Collected data
>>>>>
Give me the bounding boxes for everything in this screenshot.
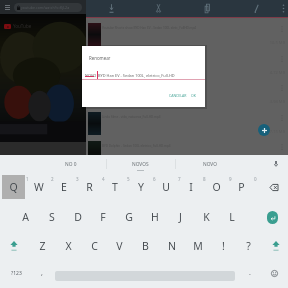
- button[interactable]: NO 0: [36, 155, 105, 173]
- button[interactable]: H: [143, 205, 166, 229]
- button[interactable]: Voice input: [266, 155, 286, 173]
- staticText: VID-20240518-WA0012_HD.mp4: [102, 85, 278, 89]
- button[interactable]: New folder: [258, 124, 270, 136]
- button[interactable]: Z: [31, 234, 54, 258]
- staticText: CANCELAR: [169, 93, 187, 98]
- button[interactable]: C: [83, 234, 106, 258]
- button[interactable]: NOVOS: [106, 155, 175, 173]
- staticText: ?: [246, 239, 251, 253]
- staticText: F: [100, 210, 106, 224]
- button[interactable]: ?123: [3, 261, 29, 285]
- button[interactable]: M: [186, 234, 209, 258]
- staticText: Renomear: [89, 55, 111, 61]
- button[interactable]: R: [78, 175, 101, 199]
- button[interactable]: OK: [190, 91, 197, 100]
- staticText: YouTube: [13, 23, 32, 29]
- button[interactable]: D: [66, 205, 89, 229]
- staticText: NOVO: [203, 161, 217, 168]
- staticText: J: [179, 210, 182, 224]
- button[interactable]: F: [91, 205, 114, 229]
- button[interactable]: Rename: [248, 0, 264, 17]
- staticText: 4: [102, 176, 105, 182]
- button[interactable]: U: [154, 175, 177, 199]
- staticText: 8: [203, 176, 206, 182]
- button[interactable]: WhatsApp Video 2024-05-19 at 19.22.41.mp…: [86, 48, 288, 78]
- button[interactable]: Emoji: [263, 261, 286, 285]
- button[interactable]: A: [14, 205, 37, 229]
- staticText: V: [116, 239, 123, 253]
- button[interactable]: Enter: [267, 211, 278, 224]
- button[interactable]: Shift: [2, 234, 25, 258]
- button[interactable]: O: [205, 175, 228, 199]
- staticText: Q: [9, 180, 18, 194]
- button[interactable]: Q: [2, 175, 25, 199]
- button[interactable]: S: [40, 205, 63, 229]
- staticText: I: [189, 180, 193, 194]
- staticText: X: [65, 239, 72, 253]
- button[interactable]: E: [52, 175, 75, 199]
- staticText: 9: [229, 176, 232, 182]
- staticText: W: [34, 180, 44, 194]
- button[interactable]: G: [117, 205, 140, 229]
- button[interactable]: Lindo filme - vida, natureza_Full-HD.mp4: [86, 107, 288, 137]
- button[interactable]: Menu: [1, 0, 13, 14]
- button[interactable]: N: [160, 234, 183, 258]
- staticText: 3: [76, 176, 79, 182]
- button[interactable]: Download: [103, 0, 119, 17]
- button[interactable]: ?: [237, 234, 260, 258]
- staticText: N: [168, 239, 176, 253]
- button[interactable]: More options: [275, 0, 288, 17]
- staticText: BYD Han EV - Sedan 100L, eletrico_Full-H…: [98, 73, 175, 78]
- staticText: WhatsApp Video 2024-05-19 at 19.22.41.mp…: [102, 56, 278, 60]
- button[interactable]: L: [220, 205, 243, 229]
- button[interactable]: I: [179, 175, 202, 199]
- button[interactable]: Cut: [150, 0, 166, 17]
- button[interactable]: Shift: [264, 234, 287, 258]
- staticText: Z: [39, 239, 46, 253]
- button[interactable]: W: [27, 175, 50, 199]
- staticText: 7: [178, 176, 181, 182]
- staticText: D: [74, 210, 82, 224]
- staticText: P: [238, 180, 245, 194]
- button[interactable]: youtube.com/watch?v=KjL2a: [14, 3, 82, 12]
- staticText: NOVO: [85, 73, 97, 78]
- button[interactable]: Y: [129, 175, 152, 199]
- staticText: ?123: [11, 270, 22, 277]
- button[interactable]: X: [57, 234, 80, 258]
- staticText: S: [49, 210, 55, 224]
- button[interactable]: Youtube Shorts show BYD Han EV - Sedan 1…: [86, 18, 288, 48]
- button[interactable]: ,: [30, 261, 53, 285]
- staticText: 7.15 MB: [252, 129, 285, 134]
- staticText: T: [112, 180, 118, 194]
- staticText: !: [222, 239, 225, 253]
- button[interactable]: T: [103, 175, 126, 199]
- staticText: 1: [26, 176, 29, 182]
- staticText: 5: [127, 176, 130, 182]
- staticText: C: [91, 239, 98, 253]
- staticText: NOVOS: [132, 161, 149, 168]
- button[interactable]: !: [212, 234, 235, 258]
- button[interactable]: BYD Dolphin - Sedan 100L eletrico_Full-H…: [86, 136, 288, 166]
- button[interactable]: NOVO: [175, 155, 244, 173]
- button[interactable]: V: [108, 234, 131, 258]
- button[interactable]: VID-20240518-WA0012_HD.mp4: [86, 77, 288, 107]
- button[interactable]: Backspace: [261, 175, 287, 199]
- button[interactable]: P: [230, 175, 253, 199]
- button[interactable]: J: [169, 205, 192, 229]
- staticText: 6: [153, 176, 156, 182]
- button[interactable]: Copy: [199, 0, 215, 17]
- button[interactable]: K: [195, 205, 218, 229]
- staticText: E: [61, 180, 67, 194]
- staticText: O: [212, 180, 221, 194]
- button[interactable]: CANCELAR: [168, 91, 188, 100]
- button[interactable]: B: [134, 234, 157, 258]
<<<<<
● **TASK OBJECTIVE**: Would you give the data above again word for word, skipping any images?

● **RESPONSE TO THE EXERCISE**:
Give me the bounding boxes for everything in this screenshot.
- button[interactable]: NO 0: [36, 155, 105, 173]
- button[interactable]: H: [143, 205, 166, 229]
- button[interactable]: Voice input: [266, 155, 286, 173]
- staticText: VID-20240518-WA0012_HD.mp4: [102, 85, 278, 89]
- button[interactable]: New folder: [258, 124, 270, 136]
- button[interactable]: Z: [31, 234, 54, 258]
- staticText: CANCELAR: [169, 93, 187, 98]
- button[interactable]: C: [83, 234, 106, 258]
- button[interactable]: NOVOS: [106, 155, 175, 173]
- staticText: ?: [246, 239, 251, 253]
- staticText: F: [100, 210, 106, 224]
- button[interactable]: ?123: [3, 261, 29, 285]
- button[interactable]: M: [186, 234, 209, 258]
- staticText: Renomear: [89, 55, 111, 61]
- button[interactable]: R: [78, 175, 101, 199]
- button[interactable]: OK: [190, 91, 197, 100]
- staticText: YouTube: [13, 23, 32, 29]
- button[interactable]: D: [66, 205, 89, 229]
- staticText: NOVO: [203, 161, 217, 168]
- staticText: J: [179, 210, 182, 224]
- button[interactable]: F: [91, 205, 114, 229]
- button[interactable]: Rename: [248, 0, 264, 17]
- staticText: 4: [102, 176, 105, 182]
- button[interactable]: U: [154, 175, 177, 199]
- staticText: 8: [203, 176, 206, 182]
- button[interactable]: WhatsApp Video 2024-05-19 at 19.22.41.mp…: [86, 48, 288, 78]
- button[interactable]: Emoji: [263, 261, 286, 285]
- button[interactable]: A: [14, 205, 37, 229]
- staticText: V: [116, 239, 123, 253]
- button[interactable]: Enter: [267, 211, 278, 224]
- button[interactable]: Shift: [2, 234, 25, 258]
- button[interactable]: O: [205, 175, 228, 199]
- staticText: Q: [9, 180, 18, 194]
- button[interactable]: Q: [2, 175, 25, 199]
- button[interactable]: S: [40, 205, 63, 229]
- staticText: I: [189, 180, 193, 194]
- staticText: X: [65, 239, 72, 253]
- button[interactable]: E: [52, 175, 75, 199]
- staticText: 9: [229, 176, 232, 182]
- staticText: W: [34, 180, 44, 194]
- button[interactable]: G: [117, 205, 140, 229]
- button[interactable]: Lindo filme - vida, natureza_Full-HD.mp4: [86, 107, 288, 137]
- button[interactable]: Menu: [1, 0, 13, 14]
- button[interactable]: N: [160, 234, 183, 258]
- staticText: 3: [76, 176, 79, 182]
- button[interactable]: Download: [103, 0, 119, 17]
- button[interactable]: ?: [237, 234, 260, 258]
- staticText: N: [168, 239, 176, 253]
- button[interactable]: More options: [275, 0, 288, 17]
- staticText: BYD Han EV - Sedan 100L, eletrico_Full-H…: [98, 73, 175, 78]
- staticText: WhatsApp Video 2024-05-19 at 19.22.41.mp…: [102, 56, 278, 60]
- button[interactable]: L: [220, 205, 243, 229]
- button[interactable]: I: [179, 175, 202, 199]
- button[interactable]: Cut: [150, 0, 166, 17]
- button[interactable]: Shift: [264, 234, 287, 258]
- staticText: Z: [39, 239, 46, 253]
- button[interactable]: W: [27, 175, 50, 199]
- staticText: 7: [178, 176, 181, 182]
- staticText: D: [74, 210, 82, 224]
- staticText: P: [238, 180, 245, 194]
- button[interactable]: youtube.com/watch?v=KjL2a: [14, 3, 82, 12]
- staticText: NOVO: [85, 73, 97, 78]
- button[interactable]: Y: [129, 175, 152, 199]
- staticText: ?123: [11, 270, 22, 277]
- button[interactable]: X: [57, 234, 80, 258]
- staticText: S: [49, 210, 55, 224]
- button[interactable]: Youtube Shorts show BYD Han EV - Sedan 1…: [86, 18, 288, 48]
- button[interactable]: ,: [30, 261, 53, 285]
- staticText: 7.15 MB: [252, 129, 285, 134]
- staticText: T: [112, 180, 118, 194]
- staticText: !: [222, 239, 225, 253]
- button[interactable]: T: [103, 175, 126, 199]
- staticText: 1: [26, 176, 29, 182]
- staticText: 5: [127, 176, 130, 182]
- staticText: C: [91, 239, 98, 253]
- staticText: NOVOS: [132, 161, 149, 168]
- button[interactable]: !: [212, 234, 235, 258]
- button[interactable]: BYD Dolphin - Sedan 100L eletrico_Full-H…: [86, 136, 288, 166]
- button[interactable]: NOVO: [175, 155, 244, 173]
- button[interactable]: V: [108, 234, 131, 258]
- button[interactable]: VID-20240518-WA0012_HD.mp4: [86, 77, 288, 107]
- button[interactable]: Backspace: [261, 175, 287, 199]
- button[interactable]: P: [230, 175, 253, 199]
- button[interactable]: J: [169, 205, 192, 229]
- staticText: 6: [153, 176, 156, 182]
- button[interactable]: Copy: [199, 0, 215, 17]
- button[interactable]: K: [195, 205, 218, 229]
- staticText: E: [61, 180, 67, 194]
- staticText: O: [212, 180, 221, 194]
- button[interactable]: CANCELAR: [168, 91, 188, 100]
- button[interactable]: B: [134, 234, 157, 258]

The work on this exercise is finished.